Skooter got off the fire circle bench and came to help me.

“I halp.”

I could not pick all of the salmonberry out because of the alder roots, so some of it I clipped and will continue to clip.

before

I did wield the pick mightily where the path will go.

before

Skooter returned to the bench.

I disturbed a large frog while weeding (fortunately not while picking).

It hopped over and found a new home behind some pieces of metal that I had leaned against a trunk.

impromptu frog house

my helper again

Allan had asked earlier why I was making a path through this natural area.  Skooter understood and approved.  He sat on many of the rocks right after they were laid down.

I scavenged the front garden for a two more piles of the paver rocks I had been saving and commandeered Allan from his desk, where he was working on his self published boating book all day, to help fish some out rocks from the back of a raised bed on the north side of the house.

The rocks were wasted back there.

nice and mossy

Frosty felt no need to help.

I got the whole length of path done as I had hoped.  The problem in the future will be that the darned meianthemum (false lily of the valley) is thick in here and will obscure the stones if I don’t manage to weed or string trim it.  But for now, I am quite pleased.

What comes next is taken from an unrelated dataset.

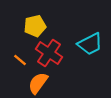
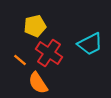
orange semicircle: rotated 70 degrees counterclockwise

At the inner end, the rocks will make it possible to walk in the swale when it is damp.  Otherwise, the hard packed mud is treacherously slick and slippery.

bogsy swale looking east

Then the path goes north between the two hillock shade beds.

As for the area below, it still has salmonberry roots and needs some soil added (which I do not have) in order to plant a few more things on the side of the hillock.  Let’s revisit that before:

before

and after:

Another revisited before:

before

after

before

after

Looking across the fire circle border, I can see the rocks (now, at least) and I feel well chuffed.  I will probably find a few more matching rocks to widen the path during winter garden clean up.

looking south

Now I need to find a way to make the area where salmonberry must be clipped, where the alder roots are too thick to plant, and where the shade is deep, more interesting, to make it worthwhile to take a walk on the path.

Skooter agreed it was a day’s work well done.

Allan’s only photo for Monday is of half of an overgrown cucumber and one of our many apples that garnished tonight’s dinner.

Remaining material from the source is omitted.